Después de años de tensas relaciones entre Venezuela y Estados Unidos, ambos países han anunciado el inicio de un "proceso exploratorio de carácter diplomático" con miras al "restablecimiento de las misiones en ambos países".
El Gobierno de Venezuela informó que una delegación de "funcionarios diplomáticos del Departamento de Estado de Estados Unidos" llegó al país para realizar "evaluaciones técnicas y logísticas inherentes a la función diplomática". Por su parte, Venezuela también enviará una delegación diplomática a Estados Unidos.
Esta inesperada aproximación entre los dos países se produce después de que el pasado 3 de enero fuerzas estadounidenses apresaran al presidente de Venezuela, Nicolás Maduro, y a su esposa, Cilia Flores, quienes se encuentran encarcelados y en espera de juicio por narcoterrorismo en Estados Unidos.
Tras la captura de Maduro, el presidente Donald Trump había advertido a la presidenta interina de Venezuela, Delcy Rodríguez, que "pagaría un precio mayor que el de Maduro" si no accedía a las pretensiones de Washington. Sin embargo, en los últimos días, el tono parece haber cambiado.

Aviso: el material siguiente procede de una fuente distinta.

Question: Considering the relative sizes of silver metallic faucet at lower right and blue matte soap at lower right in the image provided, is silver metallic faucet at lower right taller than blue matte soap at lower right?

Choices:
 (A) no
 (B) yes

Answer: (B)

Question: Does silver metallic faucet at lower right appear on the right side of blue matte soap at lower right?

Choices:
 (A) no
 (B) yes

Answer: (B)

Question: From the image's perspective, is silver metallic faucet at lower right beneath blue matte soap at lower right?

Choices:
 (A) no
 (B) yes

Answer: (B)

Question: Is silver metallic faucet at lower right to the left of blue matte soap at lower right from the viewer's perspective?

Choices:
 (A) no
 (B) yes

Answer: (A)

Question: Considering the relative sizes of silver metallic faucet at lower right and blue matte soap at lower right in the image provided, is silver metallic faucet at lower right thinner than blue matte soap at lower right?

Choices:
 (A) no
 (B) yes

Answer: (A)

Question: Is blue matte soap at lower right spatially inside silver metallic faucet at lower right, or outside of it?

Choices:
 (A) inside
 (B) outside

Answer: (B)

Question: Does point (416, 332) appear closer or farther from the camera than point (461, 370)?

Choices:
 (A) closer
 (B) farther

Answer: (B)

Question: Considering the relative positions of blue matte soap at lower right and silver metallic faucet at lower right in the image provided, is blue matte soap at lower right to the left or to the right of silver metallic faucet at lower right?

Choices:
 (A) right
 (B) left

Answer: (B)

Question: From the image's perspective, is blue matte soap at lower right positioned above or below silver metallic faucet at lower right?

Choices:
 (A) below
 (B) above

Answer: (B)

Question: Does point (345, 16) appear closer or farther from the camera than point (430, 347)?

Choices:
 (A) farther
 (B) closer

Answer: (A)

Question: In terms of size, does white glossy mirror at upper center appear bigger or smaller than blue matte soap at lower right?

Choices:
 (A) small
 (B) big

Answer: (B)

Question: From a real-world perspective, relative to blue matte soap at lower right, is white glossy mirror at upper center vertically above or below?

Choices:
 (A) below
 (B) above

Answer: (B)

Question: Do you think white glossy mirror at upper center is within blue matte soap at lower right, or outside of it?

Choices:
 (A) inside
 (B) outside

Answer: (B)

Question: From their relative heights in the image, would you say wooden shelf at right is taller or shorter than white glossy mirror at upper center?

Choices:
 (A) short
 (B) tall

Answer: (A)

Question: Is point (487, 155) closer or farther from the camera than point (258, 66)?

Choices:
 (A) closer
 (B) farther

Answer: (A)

El miércoles, la petrolera estatal de Venezuela, PDVSA, anunció que "cursa una negociación con Estados Unidos para la venta de volúmenes de petróleo", después de que Trump prometiera que compañías estadounidenses "repararán" la infraestructura petrolera venezolana y empezarán a "hacer plata" allí.
Asimismo, el jueves, Trump dijo que el gobierno de Rodríguez "está haciendo todo lo que sentimos que es necesario" y, ese mismo día, el presidente de la Asamblea Nacional y hermano de Delcy, Jorge Rodríguez, anunció la liberación de "un número importante de presos venezolanos y extranjeros".
La llegada de diplomáticos estadounidenses a Venezuela rompe con años en los que no había habido relaciones diplomáticas fluidas entre ambos países. Estados Unidos abandonó su embajada en Caracas en 2019, después de que el primer gobierno de Trump reconociera al líder opositor Juan Guaidó como presidente interino de Venezuela.
Ahora, con este proceso exploratorio, las relaciones entre Venezuela y Estados Unidos parecen haber cambiado significativamente en pocos días, abriendo la puerta a una posible reapertura gradual de la embajada estadounidense en Caracas.